Grass should be mowed no lower than 0.125 inches, although superintendents and their crews with flex units can probably use a slightly lower setting, according to Rutgers’ Department of Plant Biology and Pathology. Mowing as high as 0.140 inches will further reduce disease pressure, according to the university’s research.
Raising mowing heights increases photosynthesis and increases the overall health of turf during stress periods, says Dr. Rob Golembiewski, green solutions specialist at Bayer. Rolling then allows superintendents to keep higher heights of cut while simultaneously reducing stress. “For some superintendents, I would go as far as to say they can even alternate their mowing and rolling to eliminate that mowing stress every day,” he says. “Rolling across the surface is a lot less stressful than mowing on a daily basis.”
4. Topdress to improve overall plant health
Topdressing is another practice that improves turf health, filling the canopy and allowing for thicker, denser, healthier and more vigorous crowns, Clarke says. “It gives you better contact with the rooting media, and in many cases, the plants are more erect and more photosynthetically active,” he says. “It just makes for a better, healthier plant. So it’s not really an effect on the fungus so much it’s an effect on the plant.”
Superintendents who aerify in the spring and backfill the holes should continue to topdress through the growing season to maintain a full canopy of sand, Clarke says. In years when it’s particularly hot and grass is growing slowly, they won’t have to apply as much sand. In years when it’s cooler and grass is growing more, they should apply more sand.
5. Consider applying plant growth regulators to reduce disease severity
When studying the effects of plant growth regulators on anthracnose, researchers at Rutgers found that PGRs do not enhance the disease, and furthermore, even will slightly reduce the severity of the disease in certain instances, Clarke says.
Both seedhead suppressants such as mefluidide and ethephon, and vegetative suppressants such as trinexapac-ethyl can be used as tools against anthracnose, Clarke says.
6. Use multiple fungicides to fight anthracnose
A multitude of chemistries work against anthracnose, Agnew says. Syngenta carries products that contain chlorothalonil, fludioxonil, penthiopyrad, azoxystrobin, difenoconazole and propiconazole.
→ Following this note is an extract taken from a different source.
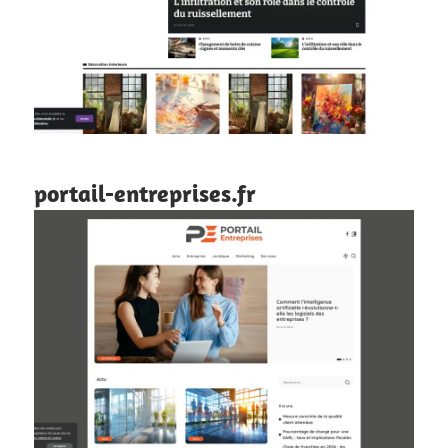
portail-entreprises.fr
Other effective chemistries include tebuconazole, thiophanate-methyl, pyraclostrobin, fluoxastrobin, triadimefon, myclobutanil, fenarimol, triticonazole, metconazole, polyoxin D, penthiopyrad and fosetyl-Aluminum, according to Ohio State’s Department of Plant Pathology.
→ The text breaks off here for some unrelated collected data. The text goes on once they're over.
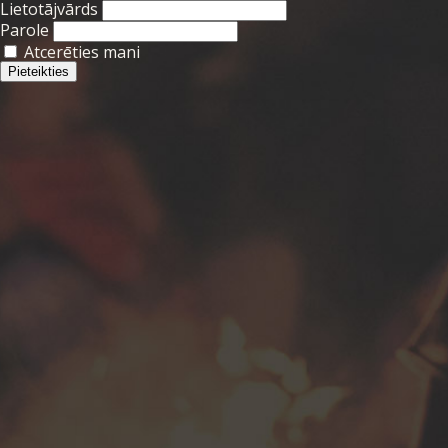
Lietotājvārds
Parole
Atcerēties mani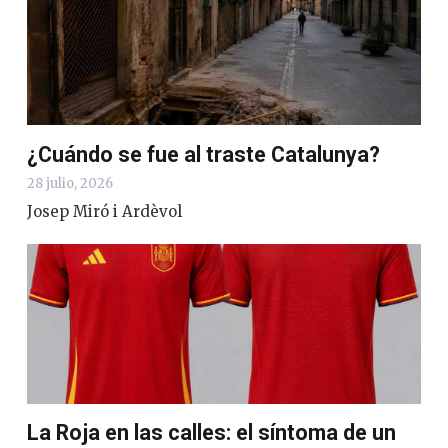
¿Cuándo se fue al traste Catalunya?
28 julio, 2026
Josep Miró i Ardèvol
La Roja en las calles: el síntoma de un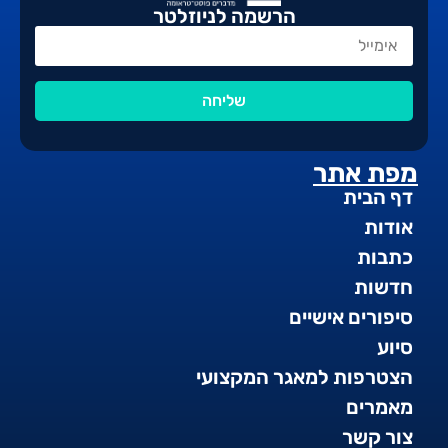
הרשמה לניוזלטר
שליחה
מפת אתר
דף הבית
אודות
כתבות
חדשות
סיפורים אישיים
סיוע
הצטרפות למאגר המקצועי
מאמרים
צור קשר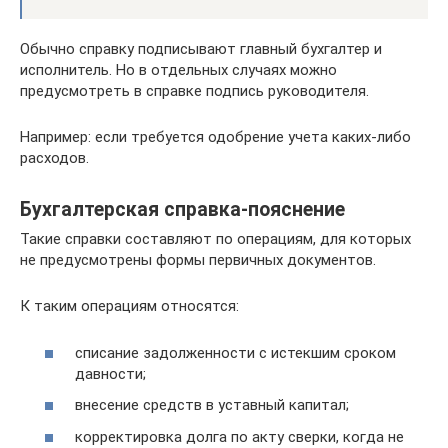
Обычно справку подписывают главный бухгалтер и
исполнитель. Но в отдельных случаях можно
предусмотреть в справке подпись руководителя.
Например: если требуется одобрение учета каких-либо
расходов.
Бухгалтерская справка-пояснение
Такие справки составляют по операциям, для которых
не предусмотрены формы первичных документов.
К таким операциям относятся:
списание задолженности с истекшим сроком
давности;
внесение средств в уставный капитал;
корректировка долга по акту сверки, когда не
7. Rotate between chemistries to prevent disease resistance
Rotating between different chemistries is integral to avoiding disease resistance, Clarke says. “That’s a serious problem with anthracnose, especially with certain chemistries, like the strobis or the benzimidazoles or, to a lesser extent, the DMI fungicides,” he says.
When applying fungicides, superintendents can make preventative or curative applications, Clarke says. “If you’re going to go preventatively, that’s fine,” he says. “If you’re going to go early curative, you have to be scouting, and you have to be very vigilant. You need to get this fungicide down as soon as you see any disease flare-up.”
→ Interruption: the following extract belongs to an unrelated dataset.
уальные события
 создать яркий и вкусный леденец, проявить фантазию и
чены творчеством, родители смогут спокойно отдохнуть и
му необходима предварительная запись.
Whether superintendents are applying fungicides preventatively or curatively will determine the intervals at which they should apply, Agnew says. “If you’re treating on a curative basis, you’re probably spraying it every seven days at the highest rates,” he says. “But you can actually control this disease very well with fungicides on a 14-day interval with moderate rates if you do it on a preventive basis and you use good cultural practices.”